The risk-benefit balance for the AstraZeneca COVID-19 vaccine is "still largely positive", the World Health Organisation said Tuesday after fresh claims about links to blood clots.
A top official from the European Medicines Agency — the EU's drug regulator — claimed there was a clear connection between the jab and clots, though the EMA itself said it was still reviewing data and no conclusions had yet been reached.
The WHO said there was no evidence that the risk-benefit analysis had shifted on the jab, which is one of only three different COVID-19 vaccines so far to have received the green light from the UN health agency.
"There is no link for the moment between the vaccine and thrombotic events with thrombocytopenia," Rogerio Pinto de Sa Gaspar, the WHO's director for regulation and pre-qualification, told a press conference.
"The appraisal we have for the moment — and this is under consideration by the experts — is that the benefit-risk assessment for the vaccine is still largely positive.
"For the time being, there is no evidence that the benefit-risk assessment for the vaccine needs to be changed."

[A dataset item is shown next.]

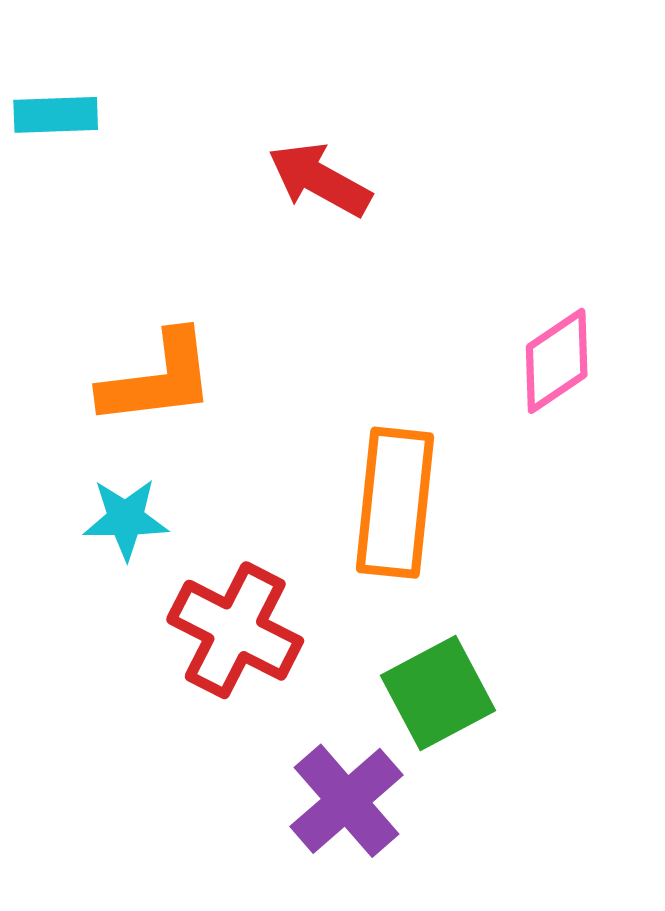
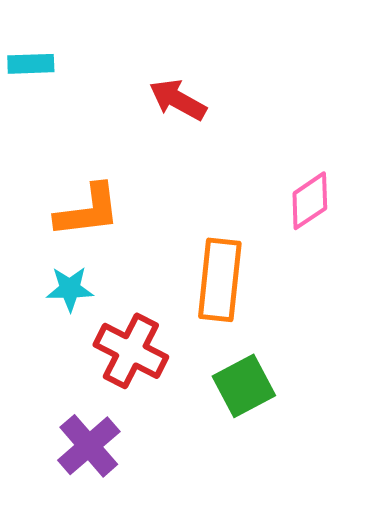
purple cross: (347, 801) -> (89, 446), moved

The AstraZeneca jabs produced in South Korea and India, plus the Pfizer-BioNTech vaccine and that of Johnson and Johnson, are the only ones to have received WHO authorisation so far in the COVID-19 pandemic.
On March 18, after several countries suspended the use of the AstraZeneca jab, the EMA stressed that the benefits of using it outweighed the risks and it should remain in use.

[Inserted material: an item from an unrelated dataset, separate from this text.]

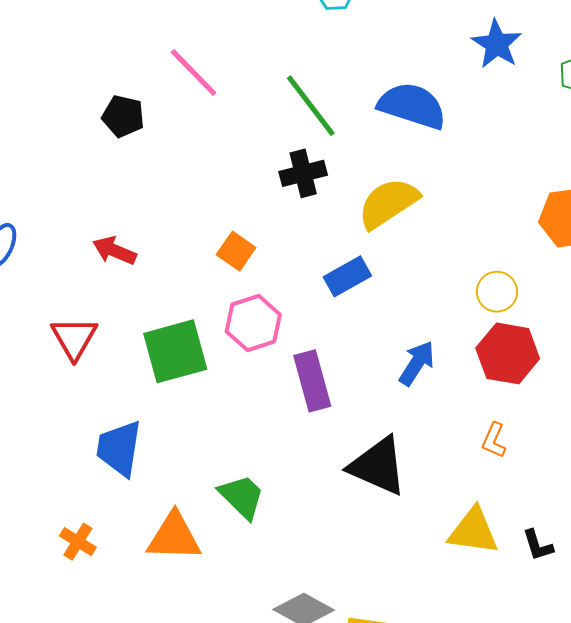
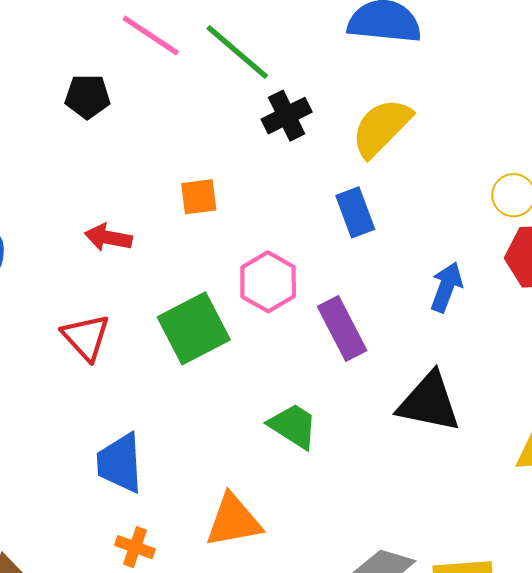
green line: (311, 106) -> (237, 52), moved
orange square: (236, 251) -> (199, 197), moved, turned -30
blue rectangle: (347, 276) -> (355, 212), turned -69
blue trapezoid: (119, 448) -> (120, 463), moved
green trapezoid: (242, 497) -> (293, 426), moved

The WHO gave strong backing to the jab the following day, urging countries to maintain the roll-out after reviewing reports of blood clots.
WHO Director General Tedros Adhanom Ghebreyesus said there was "no question” over the benefits after the organisation’s vaccine safety experts found no increase in clotting conditions linked to an AstraZeneca shot.
"The question with any pharmaceutical or vaccine is whether the risk of taking it is greater or less than the risk of the disease it is meant to prevent or treat,” he said at the time.
"There is no question: COVID-19 is a deadly disease and the Oxford-AstraZeneca vaccine can prevent it.”
The AstraZeneca vaccine accounts for almost all of the doses being distributed around the world in the first wave of the Covax global vaccine-sharing facility.
Covax has now delivered 36 million doses of coronavirus vaccine to 86 countries and economies, Tedros said Tuesday.
The scheme aims to ensure poorer nations get enough doses to vaccinate at least 20 per cent of their population by the end of the year.